I had been so excited to play music with him, too.

"Yeah," he said. "I'm in a band but..." "But what?" I asked. "I don't know," he replied. "They just aren't on my level. They're good but just not as good." "Is that frustrating?" I asked. "Yeah," he said. "I have to write out music sometimes because they don't know what to play." I thought for a moment, choosing my words with delicacy. "Why don't we play music together?" I asked. He thought for a moment. "Okay." He said. I thought back to my friend and his brother, who seemed to play together frequently. "Let's do it," I said. "I've got an idea."

"What, you think I can't play drums?" He asked. He was getting riled up again. "Can you keep steady 16th notes?" I asked, snapping out a tempo. He stared me down while tapping his hands on his legs. The rhythm fell uncomfortably, but he was determined to make a point. It was a struggle to keep calm. "Are you kidding me?" I asked him. I was done with the conversation. "You and your ego." "What," he stated. "You thought I couldn't drum." "You can't." I replied. "You told me you have never played the drums before. You told me that in confidence and I believed that. I still do. You want to communicate? I'm trying to. Meanwhile, you are fighting me every chance you get."

His head dropped.

"I know you can play guitar. I'm sure you have a great sense of rhythm. That's not the point. I'm trying to arrange these songs to fit our strengths. The fact is, I'm comfortable on the guitar. I'm comfortable on percussion. I'd say I'm stronger on those instruments than you, would you agree?" He didn't respond. "There's a reason I asked you to play the piano. There's a reason I asked you to play the bass. There's a reason I asked you to play the saxophone. It's because I think you're stronger on those instruments than I am. Yes," I said. "I think you're probably better on saxophone than I am." Still, he didn't respond. "I asked you to do this because I wanted to. That was a conscious decision. I actively decided that I wanted to play music with you. I wanted to work with you. I am 100% invested in this project. I honestly want to do this." He stared down. "If you aren't into it, tell me. If you don't honestly want to do this, tell me. This is only going to work if you're 100% in. 99.99% is not good enough. That's not acceptable to me, so don't waste my time." He looked up at me, finally. "If you want to leave and do your own thing, fine. Do not think for a second that I need you for this. I can do all of this by myself just as easily. I asked you to do this with me. Think about it and give me an answer."

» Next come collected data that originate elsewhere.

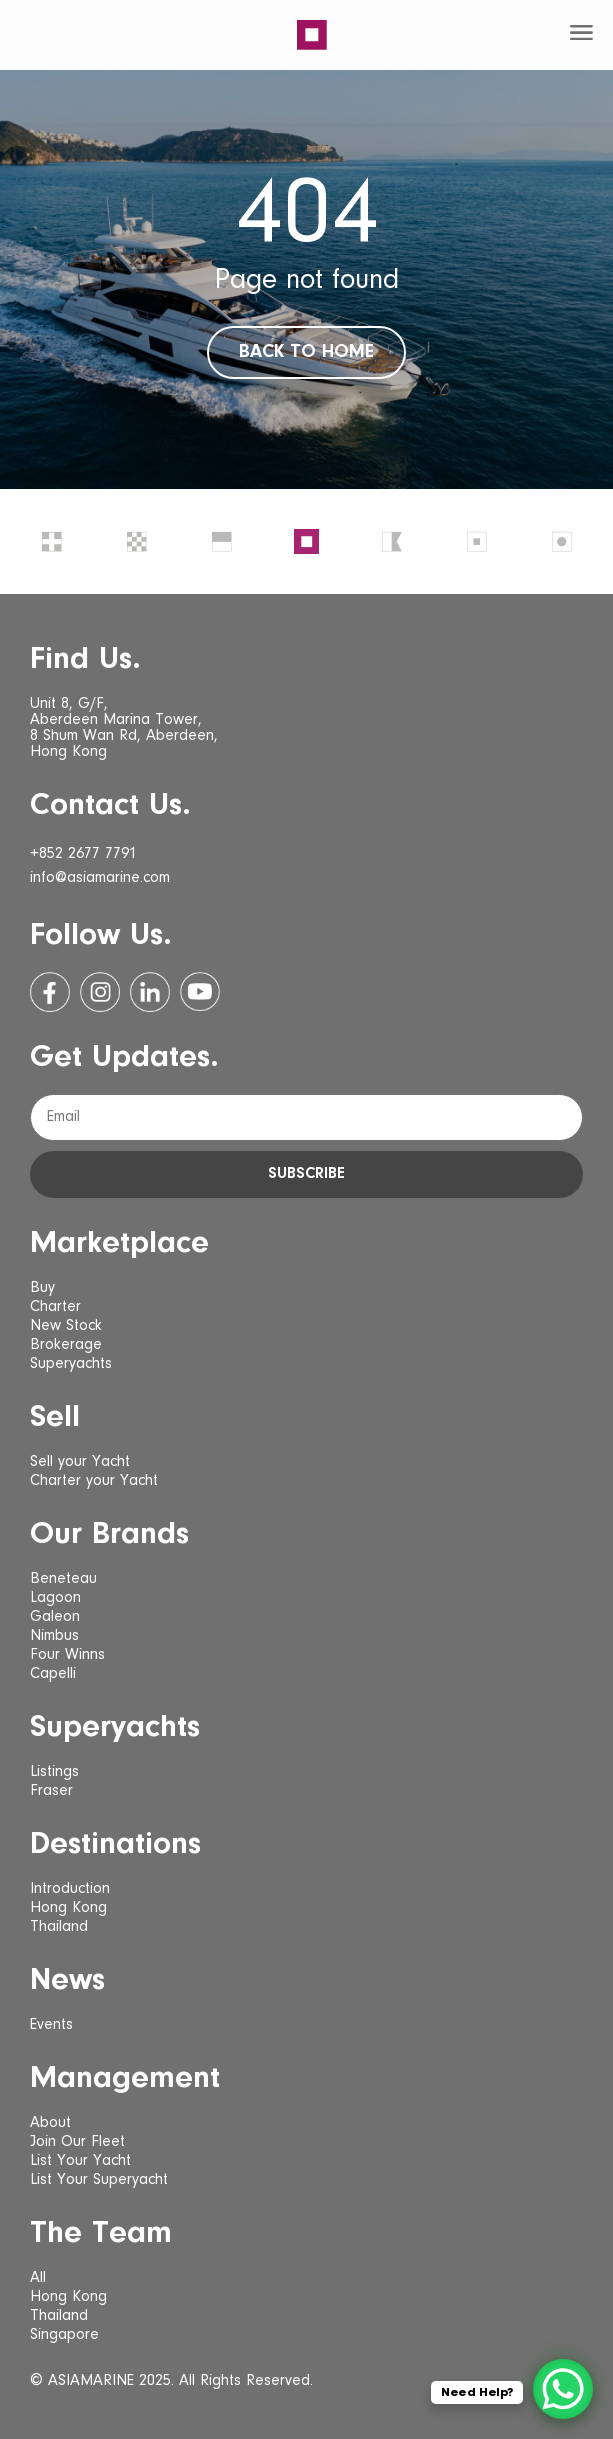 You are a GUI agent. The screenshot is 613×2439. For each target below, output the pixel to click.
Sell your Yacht (80, 1462)
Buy (42, 1288)
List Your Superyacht (99, 2180)
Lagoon (55, 1598)
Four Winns (67, 1655)
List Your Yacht (80, 2161)
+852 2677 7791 (83, 854)
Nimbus (54, 1636)
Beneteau (63, 1579)
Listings (54, 1772)
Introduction (70, 1889)
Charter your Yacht (94, 1481)
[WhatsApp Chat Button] (563, 2389)
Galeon (55, 1617)
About (50, 2123)
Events (51, 2025)
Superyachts (71, 1364)
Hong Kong (68, 1908)
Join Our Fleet (77, 2142)
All (38, 2278)
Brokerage (66, 1345)
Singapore (64, 2335)
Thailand (59, 1927)
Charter (55, 1307)
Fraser (51, 1791)
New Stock (66, 1326)
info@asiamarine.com (100, 878)
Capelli (53, 1674) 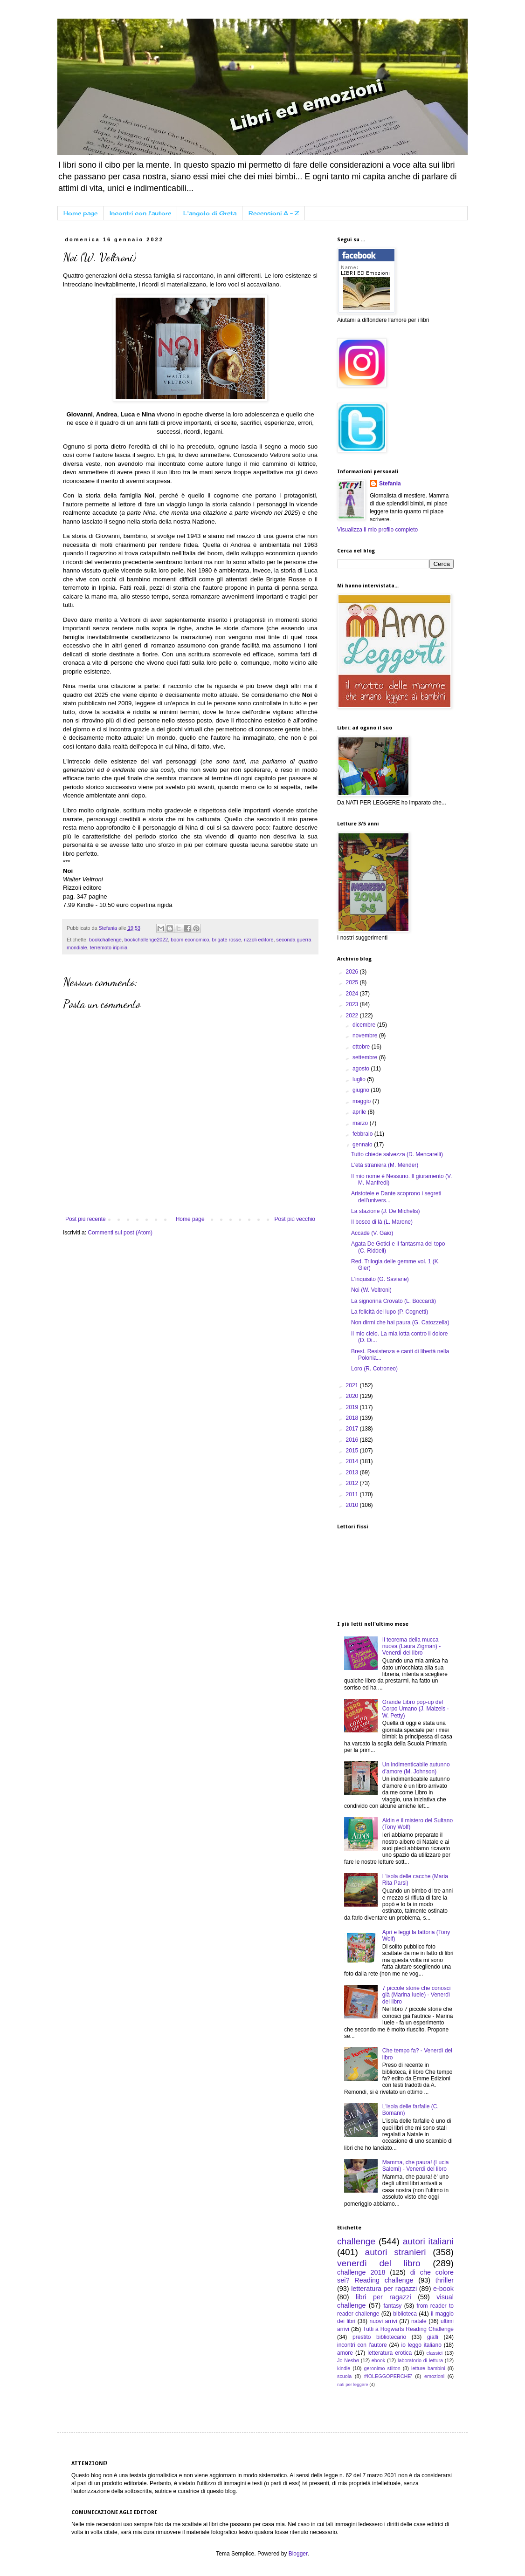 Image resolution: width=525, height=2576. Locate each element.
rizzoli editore (259, 939)
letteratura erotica (389, 2353)
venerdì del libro (379, 2263)
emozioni (434, 2376)
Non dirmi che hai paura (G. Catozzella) (400, 1322)
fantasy (392, 2306)
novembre (365, 1035)
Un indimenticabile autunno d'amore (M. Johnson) (416, 1767)
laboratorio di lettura (420, 2360)
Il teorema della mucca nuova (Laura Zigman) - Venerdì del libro (411, 1646)
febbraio (363, 1134)
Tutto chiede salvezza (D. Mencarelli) (397, 1154)
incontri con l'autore (362, 2345)
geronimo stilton (382, 2368)
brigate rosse (226, 939)
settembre (365, 1057)
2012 (353, 1483)
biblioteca (405, 2313)
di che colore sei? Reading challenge (395, 2276)
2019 (353, 1407)
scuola (344, 2376)
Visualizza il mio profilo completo (377, 529)
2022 (353, 1015)
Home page (80, 213)
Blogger (298, 2553)
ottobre (362, 1046)
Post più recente (85, 1219)
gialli (432, 2337)
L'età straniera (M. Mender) (384, 1165)
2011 (353, 1494)
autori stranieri (395, 2252)
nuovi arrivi (383, 2321)
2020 (353, 1396)
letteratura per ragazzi (384, 2288)
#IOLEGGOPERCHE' (388, 2376)
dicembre (364, 1025)
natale (419, 2321)
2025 (353, 982)
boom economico (190, 939)
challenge (356, 2241)
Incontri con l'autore (140, 213)
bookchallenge (105, 939)
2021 (353, 1385)
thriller (444, 2280)
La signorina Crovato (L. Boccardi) (393, 1301)
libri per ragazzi (383, 2297)
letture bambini (428, 2368)
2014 (353, 1461)
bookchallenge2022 (146, 939)
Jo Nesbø (348, 2360)
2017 (353, 1428)
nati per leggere (352, 2384)
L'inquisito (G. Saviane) (380, 1279)
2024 (353, 993)
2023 (353, 1004)
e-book (443, 2288)
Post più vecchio (295, 1219)
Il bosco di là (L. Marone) (382, 1222)
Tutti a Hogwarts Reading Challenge (408, 2329)
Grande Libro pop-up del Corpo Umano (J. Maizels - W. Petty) (415, 1709)
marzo (361, 1123)
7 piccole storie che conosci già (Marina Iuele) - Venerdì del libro (416, 1995)
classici (434, 2353)
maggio (362, 1101)
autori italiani (428, 2241)
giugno (361, 1090)
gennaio (363, 1144)
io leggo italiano (421, 2345)
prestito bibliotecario (379, 2337)
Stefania (390, 483)
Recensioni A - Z (274, 213)
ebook (378, 2360)
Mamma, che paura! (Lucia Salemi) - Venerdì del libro (415, 2165)
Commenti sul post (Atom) (120, 1232)
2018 (353, 1418)
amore (345, 2353)
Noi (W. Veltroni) (371, 1290)
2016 (353, 1440)
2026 (353, 971)
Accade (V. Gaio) (372, 1233)
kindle (343, 2368)
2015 (353, 1450)
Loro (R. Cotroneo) (374, 1368)
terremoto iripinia (108, 947)
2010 (353, 1505)
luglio (359, 1079)
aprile (360, 1112)
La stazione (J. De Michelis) (385, 1211)
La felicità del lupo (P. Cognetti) (389, 1311)
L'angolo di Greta (209, 213)
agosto (361, 1068)
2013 (353, 1472)
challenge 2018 (361, 2272) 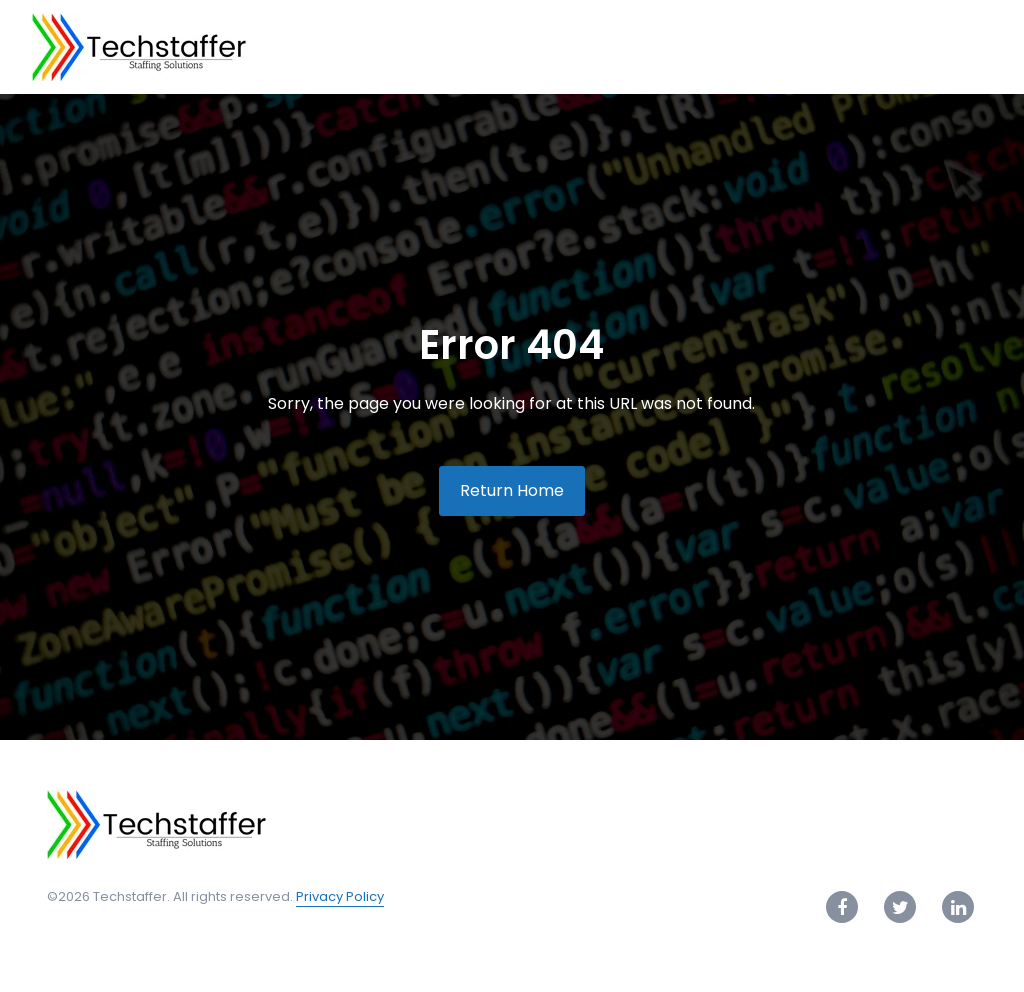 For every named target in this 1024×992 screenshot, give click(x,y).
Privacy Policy (340, 896)
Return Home (512, 490) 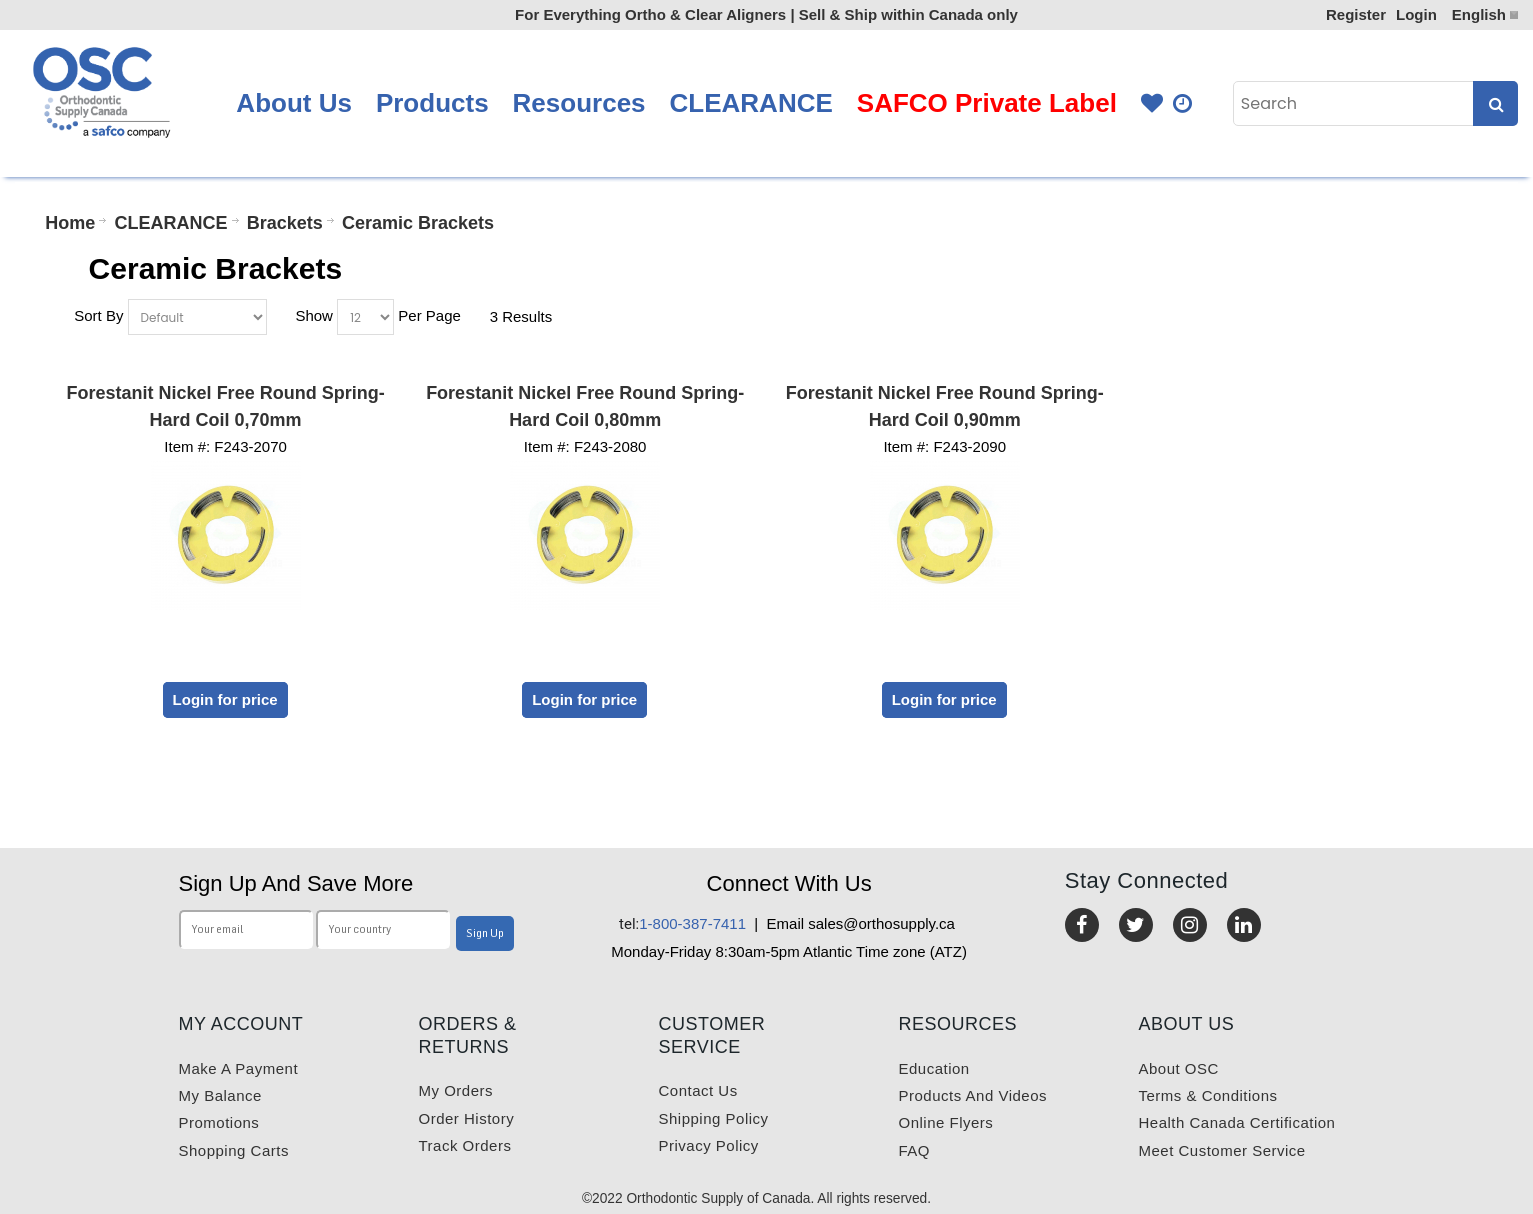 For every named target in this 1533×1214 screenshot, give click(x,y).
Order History (467, 1118)
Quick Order (1184, 103)
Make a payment (239, 1068)
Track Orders (465, 1145)
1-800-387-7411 (682, 923)
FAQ (915, 1150)
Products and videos (973, 1095)
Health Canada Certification (1237, 1122)
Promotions (219, 1122)
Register (1356, 14)
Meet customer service (1222, 1150)
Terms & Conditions (1208, 1095)
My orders (456, 1090)
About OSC (1179, 1068)
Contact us (698, 1090)
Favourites (1152, 103)
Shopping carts (234, 1150)
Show (314, 315)
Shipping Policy (714, 1118)
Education (934, 1068)
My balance (220, 1095)
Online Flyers (946, 1122)
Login (1416, 14)
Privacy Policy (709, 1145)
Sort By (98, 315) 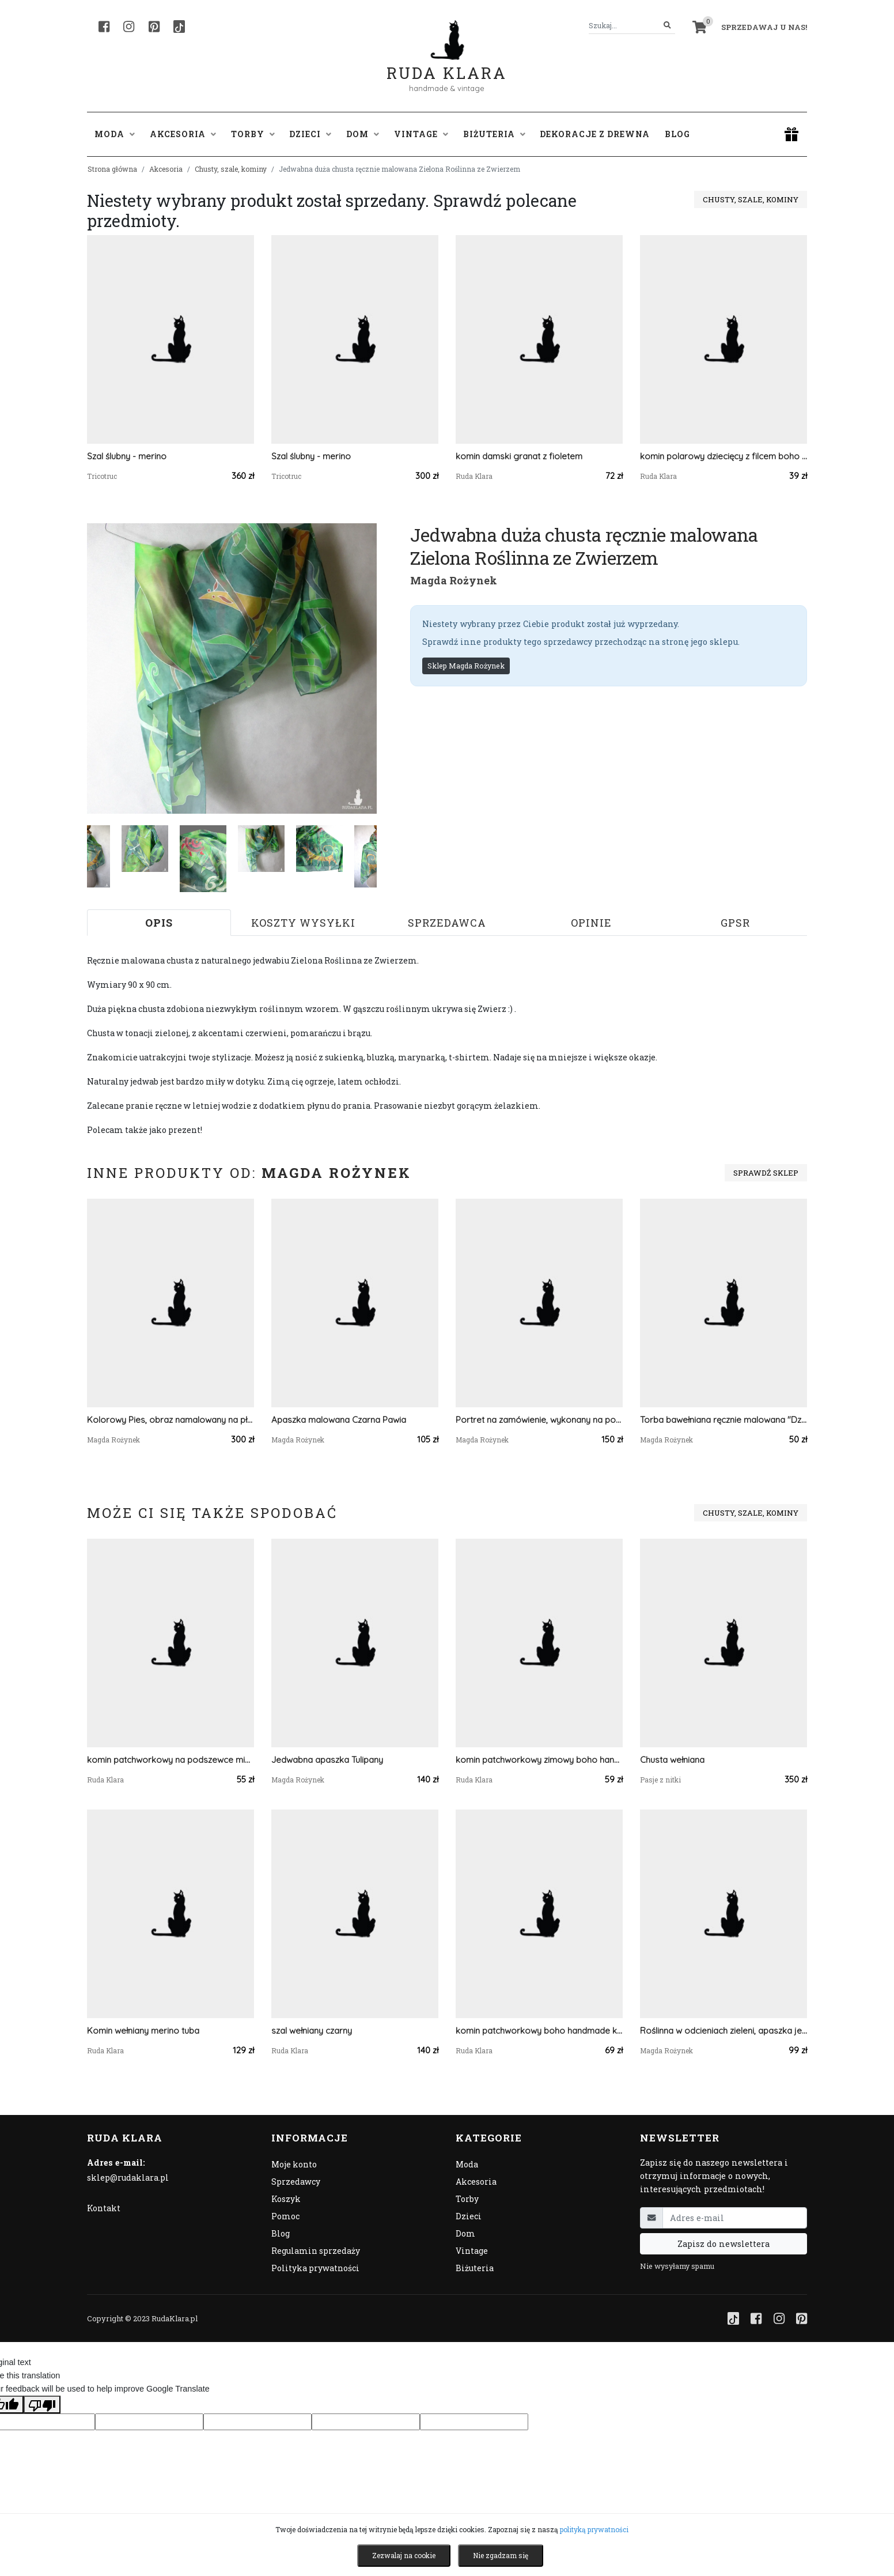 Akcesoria (166, 168)
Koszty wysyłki (303, 923)
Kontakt (103, 2208)
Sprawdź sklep (765, 1173)
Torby (467, 2198)
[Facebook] (104, 26)
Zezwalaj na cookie (403, 2555)
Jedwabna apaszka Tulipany (327, 1759)
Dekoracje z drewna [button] (595, 134)
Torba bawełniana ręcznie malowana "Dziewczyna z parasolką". (723, 1419)
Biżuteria (475, 2268)
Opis (159, 923)
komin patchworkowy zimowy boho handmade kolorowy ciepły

And I turned and walked away.

People are difficult, sometimes. Most times. All of the time, honestly. People are near impossible to deal with at any given point in time. It astounds me, often, that anything worthwhile is ever accomplished. That anything lasting is ever made. Teamwork is just an incredible thing. It's the simplest, most difficult thing we rarely execute. Pride is a delicate thing that we can't help but wield wildly. What an awful thing. So easily injured and yet so often put in a position to be injured. I can't remember the last time I was so disappointed.

Jokes.

Comments

Carolynn said…
That sounds like a tricky situation. What ended up happening?